■ ABOUT THIS TASK
Only lines containing "Sélectionnez" belong in the answer, each copied from the entries below.

§ §

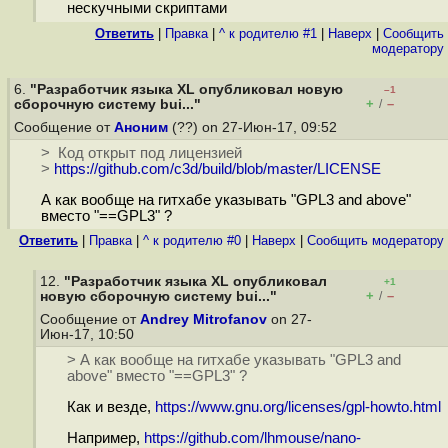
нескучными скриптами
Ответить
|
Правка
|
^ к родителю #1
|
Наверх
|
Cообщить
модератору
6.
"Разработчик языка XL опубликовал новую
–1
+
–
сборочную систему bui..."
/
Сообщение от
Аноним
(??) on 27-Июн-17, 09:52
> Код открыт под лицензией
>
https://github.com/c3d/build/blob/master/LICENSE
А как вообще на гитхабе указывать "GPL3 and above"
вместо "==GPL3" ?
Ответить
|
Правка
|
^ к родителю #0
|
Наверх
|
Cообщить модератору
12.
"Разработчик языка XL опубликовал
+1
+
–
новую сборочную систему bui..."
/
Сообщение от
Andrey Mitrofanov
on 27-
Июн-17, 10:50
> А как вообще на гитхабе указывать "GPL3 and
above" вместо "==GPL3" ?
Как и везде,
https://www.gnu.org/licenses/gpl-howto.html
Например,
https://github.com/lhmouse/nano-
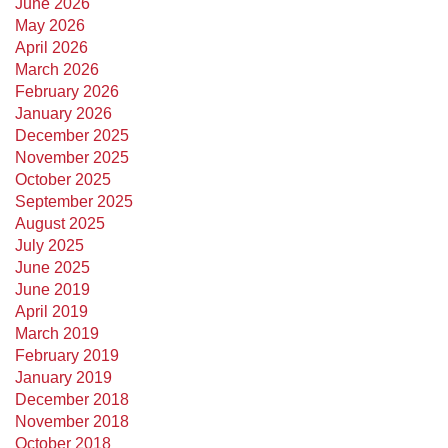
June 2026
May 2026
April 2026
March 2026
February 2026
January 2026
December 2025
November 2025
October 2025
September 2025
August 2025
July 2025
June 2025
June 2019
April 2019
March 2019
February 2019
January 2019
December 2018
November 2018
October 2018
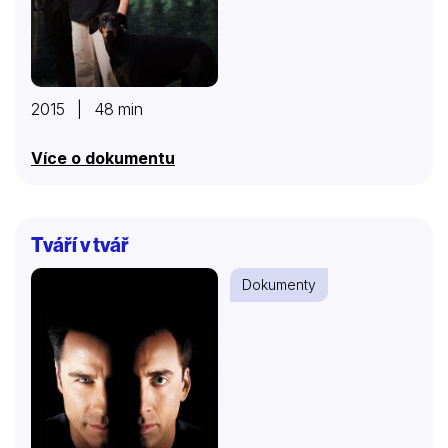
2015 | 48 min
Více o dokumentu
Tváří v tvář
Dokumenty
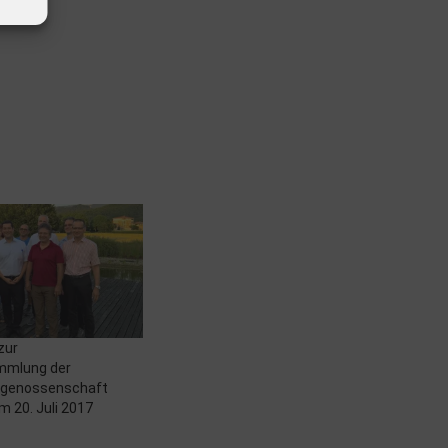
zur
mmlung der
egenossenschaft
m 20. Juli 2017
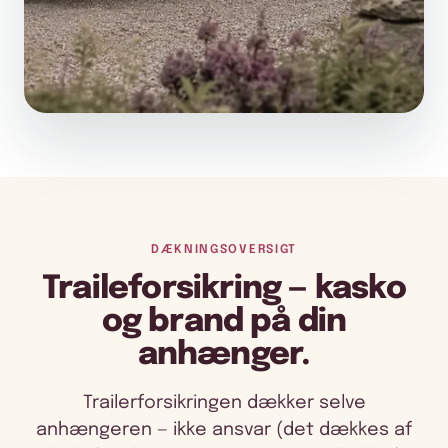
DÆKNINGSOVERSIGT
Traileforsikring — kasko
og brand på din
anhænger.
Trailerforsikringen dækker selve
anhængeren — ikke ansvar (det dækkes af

§ §

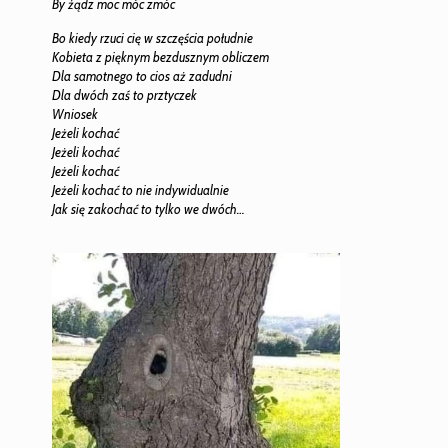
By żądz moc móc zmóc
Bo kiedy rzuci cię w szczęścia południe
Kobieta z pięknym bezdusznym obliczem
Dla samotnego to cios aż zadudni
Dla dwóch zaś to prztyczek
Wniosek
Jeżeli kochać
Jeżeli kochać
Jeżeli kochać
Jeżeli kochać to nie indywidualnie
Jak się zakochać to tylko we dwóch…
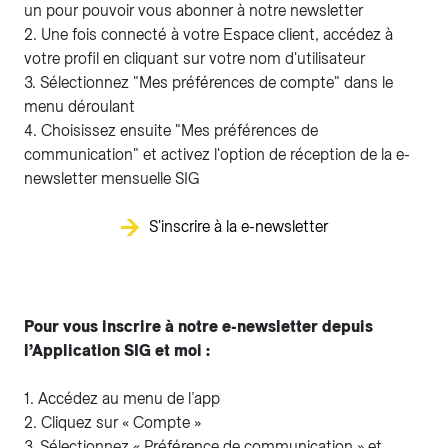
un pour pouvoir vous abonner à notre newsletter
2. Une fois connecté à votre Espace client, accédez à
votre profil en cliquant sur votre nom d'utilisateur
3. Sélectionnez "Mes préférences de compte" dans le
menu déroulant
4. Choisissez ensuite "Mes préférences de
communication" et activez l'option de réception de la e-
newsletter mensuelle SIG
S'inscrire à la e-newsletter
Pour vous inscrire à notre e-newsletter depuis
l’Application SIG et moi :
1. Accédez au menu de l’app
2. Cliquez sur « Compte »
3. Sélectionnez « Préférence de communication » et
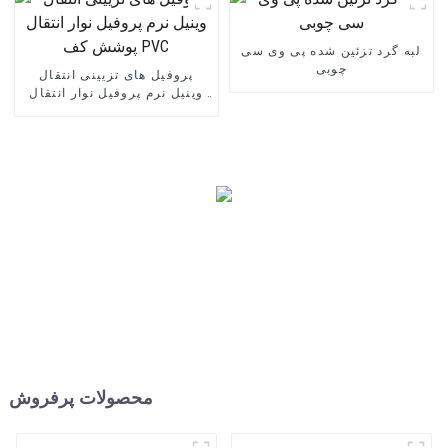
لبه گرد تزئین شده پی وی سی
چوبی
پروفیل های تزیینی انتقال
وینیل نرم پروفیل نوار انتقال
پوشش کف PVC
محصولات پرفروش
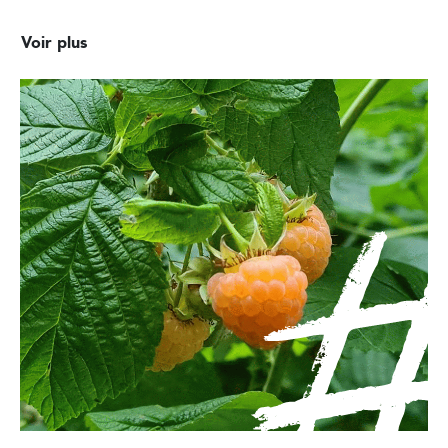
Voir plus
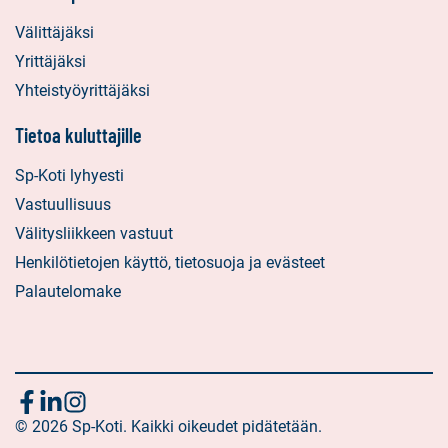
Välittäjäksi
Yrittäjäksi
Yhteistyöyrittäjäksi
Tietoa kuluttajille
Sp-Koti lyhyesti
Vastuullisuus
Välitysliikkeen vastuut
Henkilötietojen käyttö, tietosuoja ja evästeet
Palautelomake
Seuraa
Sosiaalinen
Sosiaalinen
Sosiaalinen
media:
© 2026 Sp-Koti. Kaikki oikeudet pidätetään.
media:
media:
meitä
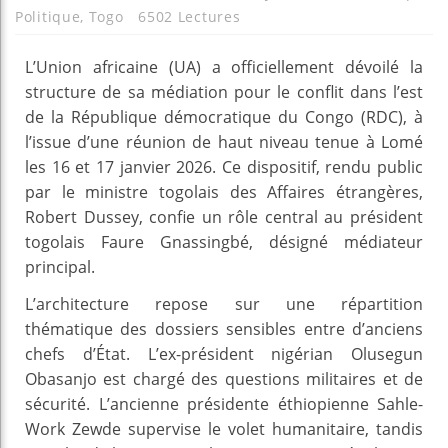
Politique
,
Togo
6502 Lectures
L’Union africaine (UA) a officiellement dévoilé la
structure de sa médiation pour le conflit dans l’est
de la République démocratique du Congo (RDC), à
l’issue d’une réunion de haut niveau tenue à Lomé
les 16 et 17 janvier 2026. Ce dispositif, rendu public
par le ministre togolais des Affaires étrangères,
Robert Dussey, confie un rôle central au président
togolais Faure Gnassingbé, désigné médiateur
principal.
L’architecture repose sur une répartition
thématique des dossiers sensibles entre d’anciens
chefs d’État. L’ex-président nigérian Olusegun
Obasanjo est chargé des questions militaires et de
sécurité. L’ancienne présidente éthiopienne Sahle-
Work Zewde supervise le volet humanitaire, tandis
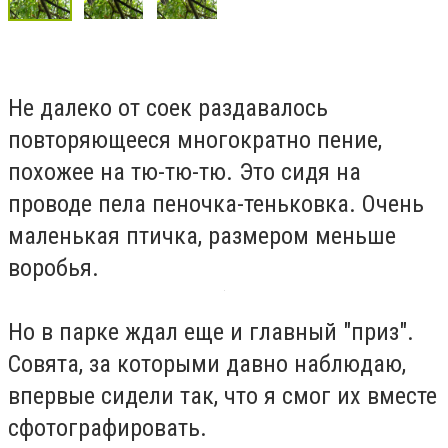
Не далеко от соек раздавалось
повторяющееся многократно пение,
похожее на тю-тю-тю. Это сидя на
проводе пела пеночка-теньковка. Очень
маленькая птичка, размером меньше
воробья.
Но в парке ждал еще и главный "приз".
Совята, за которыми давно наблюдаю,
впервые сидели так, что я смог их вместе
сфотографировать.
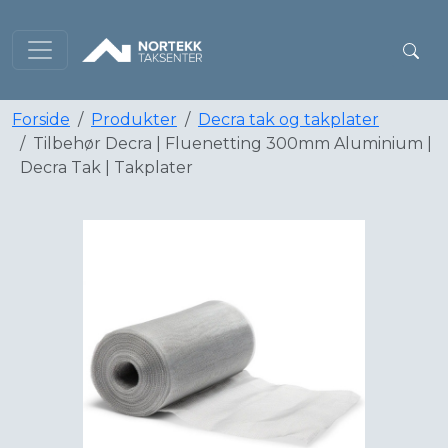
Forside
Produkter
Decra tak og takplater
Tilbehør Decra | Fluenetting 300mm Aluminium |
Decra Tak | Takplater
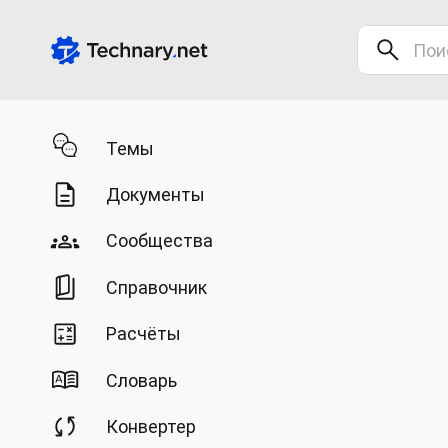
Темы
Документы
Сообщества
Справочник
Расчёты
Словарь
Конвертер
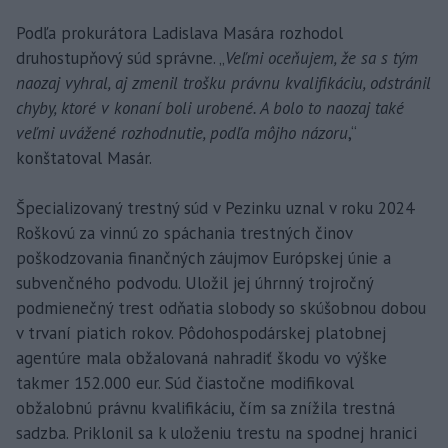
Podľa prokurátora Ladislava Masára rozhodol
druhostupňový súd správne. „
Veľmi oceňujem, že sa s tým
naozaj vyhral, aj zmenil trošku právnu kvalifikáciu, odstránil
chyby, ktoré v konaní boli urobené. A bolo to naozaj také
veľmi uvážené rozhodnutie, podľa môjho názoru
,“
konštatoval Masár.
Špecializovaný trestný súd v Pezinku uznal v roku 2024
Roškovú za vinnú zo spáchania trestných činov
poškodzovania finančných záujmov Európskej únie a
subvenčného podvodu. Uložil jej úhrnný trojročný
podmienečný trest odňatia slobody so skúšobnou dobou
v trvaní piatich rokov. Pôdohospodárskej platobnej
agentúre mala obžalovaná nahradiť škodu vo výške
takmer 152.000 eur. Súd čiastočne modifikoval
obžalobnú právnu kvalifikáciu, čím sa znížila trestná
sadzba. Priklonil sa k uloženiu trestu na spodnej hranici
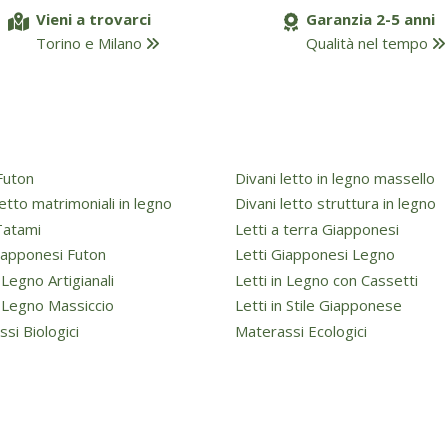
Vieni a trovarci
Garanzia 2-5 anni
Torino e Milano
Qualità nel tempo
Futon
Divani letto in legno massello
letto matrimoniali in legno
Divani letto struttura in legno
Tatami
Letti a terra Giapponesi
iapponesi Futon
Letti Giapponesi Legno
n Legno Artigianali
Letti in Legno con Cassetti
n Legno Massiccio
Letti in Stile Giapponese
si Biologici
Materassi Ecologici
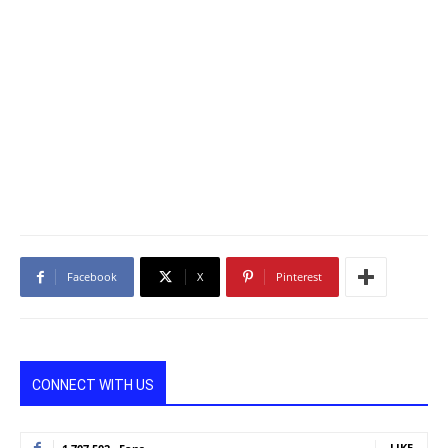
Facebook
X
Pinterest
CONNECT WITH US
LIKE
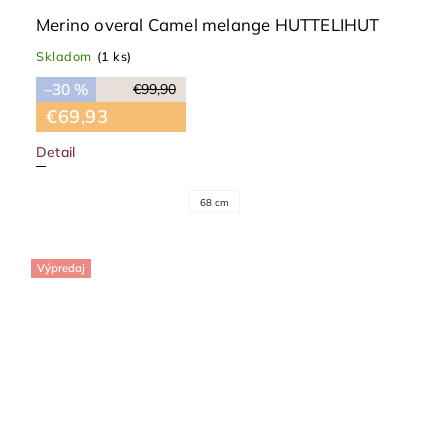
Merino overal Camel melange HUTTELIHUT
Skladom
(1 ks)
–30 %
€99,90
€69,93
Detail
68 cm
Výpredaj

§ §

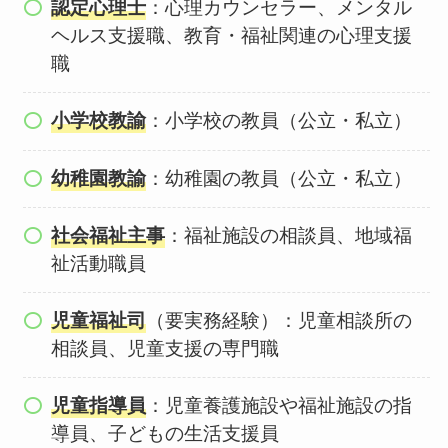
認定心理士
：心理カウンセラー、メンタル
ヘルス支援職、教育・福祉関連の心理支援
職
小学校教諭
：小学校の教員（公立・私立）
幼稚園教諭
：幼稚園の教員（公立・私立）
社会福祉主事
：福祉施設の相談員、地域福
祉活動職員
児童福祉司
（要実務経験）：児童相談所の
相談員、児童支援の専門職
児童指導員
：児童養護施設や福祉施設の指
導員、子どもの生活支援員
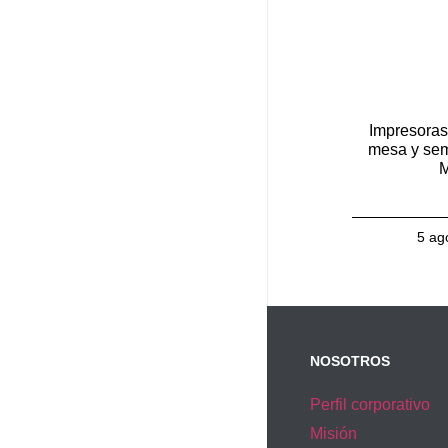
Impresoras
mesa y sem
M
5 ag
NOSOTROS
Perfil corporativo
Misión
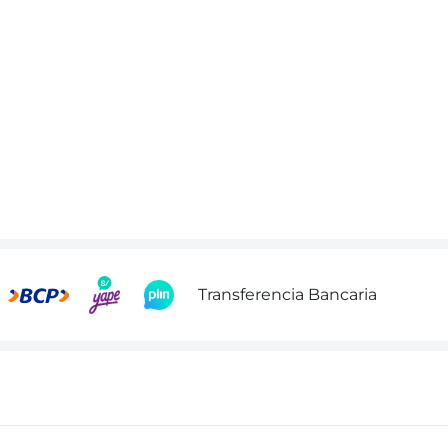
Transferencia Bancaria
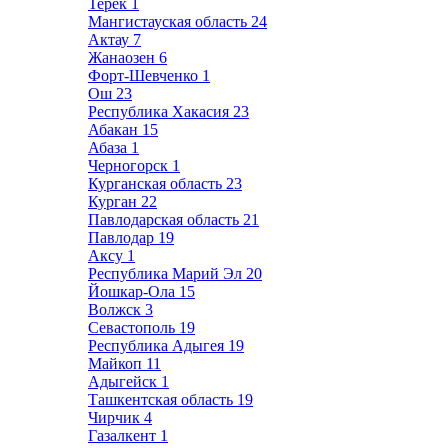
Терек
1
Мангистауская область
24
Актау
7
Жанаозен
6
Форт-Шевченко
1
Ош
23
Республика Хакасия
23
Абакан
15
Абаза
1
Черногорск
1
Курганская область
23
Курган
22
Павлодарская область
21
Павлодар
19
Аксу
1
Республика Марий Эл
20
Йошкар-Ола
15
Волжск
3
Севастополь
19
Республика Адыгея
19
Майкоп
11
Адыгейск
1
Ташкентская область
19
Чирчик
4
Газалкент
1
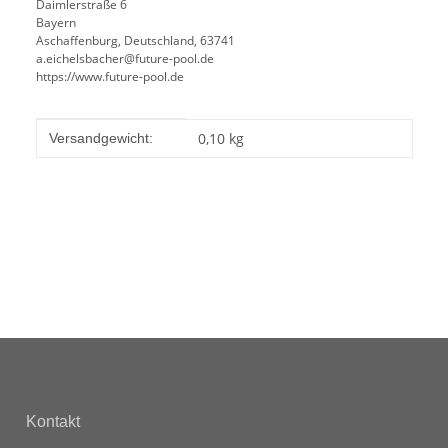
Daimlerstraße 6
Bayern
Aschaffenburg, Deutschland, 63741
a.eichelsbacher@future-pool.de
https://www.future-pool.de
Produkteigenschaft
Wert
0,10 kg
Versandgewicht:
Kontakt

§ §

■ EXERCISE RESPONSE
3. Sélectionnez "Mes préférences de compte" dans le
3. Sélectionnez « Préférence de communication » et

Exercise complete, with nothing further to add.